Quantifying Classifier Utility under Local Differential Privacy
Ye Zheng, Yidan Hu
TL;DR
This work develops a unified theoretical framework to quantify classifier utility under Local Differential Privacy (LDP) by tying the concentration properties of LDP perturbations to classifier robustness. By expressing utility as the probability that a classifier preserves its output under perturbation, the framework uses a concentration region $B_{\theta}(x)$ with probability $p(\varepsilon,\theta)$ and a robustness analysis to obtain a bound $\rho(\varepsilon,\theta)$ that applies to any combination of LDP mechanism and classifier. It introduces refinement techniques, including robustness hyperrectangles and PAC-LDP relaxations with an extended Gaussian mechanism and a privacy indicator, enabling more accurate utility quantification in higher dimensions. Case studies across stroke prediction, bank attrition, and MNIST-7×7 demonstrate that the theoretical utility closely tracks empirical results in low-dimensional settings and provides practical guidance for selecting LDP mechanisms and privacy parameters, with PM mechanisms often yielding superior utility.
Abstract
Local differential privacy (LDP) offers rigorous, quantifiable privacy guarantees for personal data by introducing perturbations at the data source.
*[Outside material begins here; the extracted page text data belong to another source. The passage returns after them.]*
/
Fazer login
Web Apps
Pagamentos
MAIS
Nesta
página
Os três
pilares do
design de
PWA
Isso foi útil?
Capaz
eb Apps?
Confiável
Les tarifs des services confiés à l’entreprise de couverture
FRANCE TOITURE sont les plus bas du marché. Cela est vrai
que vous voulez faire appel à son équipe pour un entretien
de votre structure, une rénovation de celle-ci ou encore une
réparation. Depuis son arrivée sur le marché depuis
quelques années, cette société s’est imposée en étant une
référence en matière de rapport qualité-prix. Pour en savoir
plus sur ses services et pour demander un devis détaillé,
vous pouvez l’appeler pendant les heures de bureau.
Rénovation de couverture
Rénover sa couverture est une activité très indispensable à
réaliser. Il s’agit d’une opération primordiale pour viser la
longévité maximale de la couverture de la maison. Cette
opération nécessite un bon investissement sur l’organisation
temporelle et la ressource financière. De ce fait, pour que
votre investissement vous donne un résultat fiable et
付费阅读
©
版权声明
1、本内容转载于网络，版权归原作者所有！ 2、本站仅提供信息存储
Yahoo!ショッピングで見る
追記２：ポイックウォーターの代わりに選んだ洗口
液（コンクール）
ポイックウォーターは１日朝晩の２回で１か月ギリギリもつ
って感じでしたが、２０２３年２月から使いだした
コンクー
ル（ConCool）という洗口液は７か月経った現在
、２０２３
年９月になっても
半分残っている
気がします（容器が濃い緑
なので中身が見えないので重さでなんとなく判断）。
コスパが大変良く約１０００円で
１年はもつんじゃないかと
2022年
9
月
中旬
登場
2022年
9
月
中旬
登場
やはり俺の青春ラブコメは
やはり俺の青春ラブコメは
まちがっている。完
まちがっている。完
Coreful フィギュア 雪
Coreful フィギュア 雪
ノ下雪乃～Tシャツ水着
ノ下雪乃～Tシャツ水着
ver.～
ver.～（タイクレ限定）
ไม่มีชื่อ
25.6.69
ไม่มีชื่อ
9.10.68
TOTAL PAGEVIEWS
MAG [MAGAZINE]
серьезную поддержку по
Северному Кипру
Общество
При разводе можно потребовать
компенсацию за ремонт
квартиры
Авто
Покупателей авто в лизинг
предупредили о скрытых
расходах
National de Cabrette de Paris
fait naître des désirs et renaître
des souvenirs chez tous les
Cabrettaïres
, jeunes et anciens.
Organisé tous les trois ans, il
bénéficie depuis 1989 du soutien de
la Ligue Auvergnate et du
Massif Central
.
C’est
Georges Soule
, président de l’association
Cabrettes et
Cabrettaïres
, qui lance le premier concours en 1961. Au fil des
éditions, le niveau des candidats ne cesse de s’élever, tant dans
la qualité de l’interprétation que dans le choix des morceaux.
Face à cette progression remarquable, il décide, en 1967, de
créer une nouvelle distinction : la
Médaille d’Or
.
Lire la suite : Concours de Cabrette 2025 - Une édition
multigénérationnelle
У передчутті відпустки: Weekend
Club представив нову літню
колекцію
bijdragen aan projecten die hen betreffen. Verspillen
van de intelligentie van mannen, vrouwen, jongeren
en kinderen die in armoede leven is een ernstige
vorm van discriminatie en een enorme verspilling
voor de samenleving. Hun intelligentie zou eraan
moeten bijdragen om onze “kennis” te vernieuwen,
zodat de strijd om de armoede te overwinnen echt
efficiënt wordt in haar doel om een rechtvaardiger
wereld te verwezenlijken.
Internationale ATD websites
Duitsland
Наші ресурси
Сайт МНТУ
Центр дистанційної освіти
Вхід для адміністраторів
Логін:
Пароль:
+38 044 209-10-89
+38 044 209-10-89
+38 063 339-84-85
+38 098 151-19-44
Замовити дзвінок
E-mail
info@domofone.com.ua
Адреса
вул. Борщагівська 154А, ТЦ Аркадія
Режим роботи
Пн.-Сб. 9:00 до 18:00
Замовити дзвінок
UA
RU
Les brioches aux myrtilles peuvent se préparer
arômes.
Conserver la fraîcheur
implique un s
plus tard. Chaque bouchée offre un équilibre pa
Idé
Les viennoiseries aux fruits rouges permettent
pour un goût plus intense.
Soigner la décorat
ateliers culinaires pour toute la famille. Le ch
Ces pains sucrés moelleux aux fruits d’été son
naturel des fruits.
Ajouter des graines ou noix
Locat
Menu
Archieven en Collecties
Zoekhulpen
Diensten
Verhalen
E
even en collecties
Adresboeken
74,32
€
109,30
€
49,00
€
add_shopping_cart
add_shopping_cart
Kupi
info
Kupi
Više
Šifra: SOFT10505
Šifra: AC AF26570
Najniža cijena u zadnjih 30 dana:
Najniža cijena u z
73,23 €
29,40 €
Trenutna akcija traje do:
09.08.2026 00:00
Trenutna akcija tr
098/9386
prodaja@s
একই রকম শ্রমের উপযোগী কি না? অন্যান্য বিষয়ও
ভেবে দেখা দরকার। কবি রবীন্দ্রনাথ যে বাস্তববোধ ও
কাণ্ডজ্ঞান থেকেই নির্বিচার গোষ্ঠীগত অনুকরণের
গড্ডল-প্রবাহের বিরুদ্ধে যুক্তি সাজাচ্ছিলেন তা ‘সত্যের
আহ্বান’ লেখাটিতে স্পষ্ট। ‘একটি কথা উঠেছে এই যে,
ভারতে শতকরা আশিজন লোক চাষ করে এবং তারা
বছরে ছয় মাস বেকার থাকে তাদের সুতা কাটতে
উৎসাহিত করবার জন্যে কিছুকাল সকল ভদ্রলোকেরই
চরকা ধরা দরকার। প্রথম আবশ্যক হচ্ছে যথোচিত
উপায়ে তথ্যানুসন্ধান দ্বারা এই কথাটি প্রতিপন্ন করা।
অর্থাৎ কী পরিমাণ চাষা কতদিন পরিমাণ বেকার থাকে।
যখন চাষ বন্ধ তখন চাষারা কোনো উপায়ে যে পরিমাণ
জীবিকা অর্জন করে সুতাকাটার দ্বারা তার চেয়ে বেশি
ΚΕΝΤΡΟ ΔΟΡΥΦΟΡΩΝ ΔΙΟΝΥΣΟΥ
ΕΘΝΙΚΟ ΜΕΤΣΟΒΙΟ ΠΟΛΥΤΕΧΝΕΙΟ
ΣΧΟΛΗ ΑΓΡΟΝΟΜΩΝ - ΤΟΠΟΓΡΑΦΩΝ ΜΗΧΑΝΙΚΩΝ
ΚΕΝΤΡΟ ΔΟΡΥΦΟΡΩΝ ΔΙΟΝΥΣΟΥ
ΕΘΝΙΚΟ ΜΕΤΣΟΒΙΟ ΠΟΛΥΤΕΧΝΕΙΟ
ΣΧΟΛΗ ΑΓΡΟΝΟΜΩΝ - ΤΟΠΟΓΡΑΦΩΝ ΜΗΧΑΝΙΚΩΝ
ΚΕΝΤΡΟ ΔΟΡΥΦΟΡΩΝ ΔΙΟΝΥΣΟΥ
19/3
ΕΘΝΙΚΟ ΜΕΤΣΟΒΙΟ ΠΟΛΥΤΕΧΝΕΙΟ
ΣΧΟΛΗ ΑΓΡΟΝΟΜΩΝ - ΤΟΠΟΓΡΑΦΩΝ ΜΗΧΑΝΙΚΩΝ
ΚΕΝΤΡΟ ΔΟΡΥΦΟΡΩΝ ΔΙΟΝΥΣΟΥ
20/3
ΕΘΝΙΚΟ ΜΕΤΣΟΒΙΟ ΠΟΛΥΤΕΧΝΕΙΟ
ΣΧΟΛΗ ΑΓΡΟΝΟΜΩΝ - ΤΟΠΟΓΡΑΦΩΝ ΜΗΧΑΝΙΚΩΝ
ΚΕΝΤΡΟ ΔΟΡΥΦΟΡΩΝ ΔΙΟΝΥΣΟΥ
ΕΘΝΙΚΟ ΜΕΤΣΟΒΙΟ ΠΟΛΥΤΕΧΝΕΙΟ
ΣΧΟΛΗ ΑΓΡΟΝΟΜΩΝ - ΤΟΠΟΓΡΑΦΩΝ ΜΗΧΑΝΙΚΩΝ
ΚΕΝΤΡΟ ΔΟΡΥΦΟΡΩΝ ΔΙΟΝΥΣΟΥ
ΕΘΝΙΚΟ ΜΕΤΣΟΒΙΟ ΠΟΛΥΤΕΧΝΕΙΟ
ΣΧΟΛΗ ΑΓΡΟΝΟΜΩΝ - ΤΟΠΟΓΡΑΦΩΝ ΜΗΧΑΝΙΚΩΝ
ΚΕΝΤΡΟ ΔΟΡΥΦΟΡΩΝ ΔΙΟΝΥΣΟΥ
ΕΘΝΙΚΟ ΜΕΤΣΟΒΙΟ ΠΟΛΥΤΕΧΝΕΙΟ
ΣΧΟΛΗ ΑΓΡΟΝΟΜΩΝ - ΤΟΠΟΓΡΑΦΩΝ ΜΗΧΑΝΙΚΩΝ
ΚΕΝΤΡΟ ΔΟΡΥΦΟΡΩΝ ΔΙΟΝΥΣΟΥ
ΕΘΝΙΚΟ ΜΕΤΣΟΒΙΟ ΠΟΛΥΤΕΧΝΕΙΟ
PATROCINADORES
Understanding how these perturbations affect classifier utility is crucial for both designers and users. However, a general theoretical framework for quantifying this impact is lacking and also challenging, especially for complex or black-box classifiers. This paper presents a unified framework for theoretically quantifying classifier utility under LDP mechanisms. The key insight is that LDP perturbations are concentrated around the original data with a specific probability, allowing utility analysis to be reframed as robustness analysis within this concentrated region. Our framework thus connects the concentration properties of LDP mechanisms with the robustness of classifiers, treating LDP mechanisms as general distributional functions and classifiers as black boxes. This generality enables applicability to any LDP mechanism and classifier. A direct application of our utility quantification is guiding the selection of LDP mechanisms and privacy parameters for a given classifier. Notably, our analysis shows that piecewise-based mechanisms often yield better utility than alternatives in common scenarios. Beyond the core framework, we introduce two novel refinement techniques that further improve utility quantification. We then present case studies illustrating utility quantification for various combinations of LDP mechanisms and classifiers. Results demonstrate that our theoretical quantification closely matches empirical observations, particularly when classifiers operate in lower-dimensional input spaces.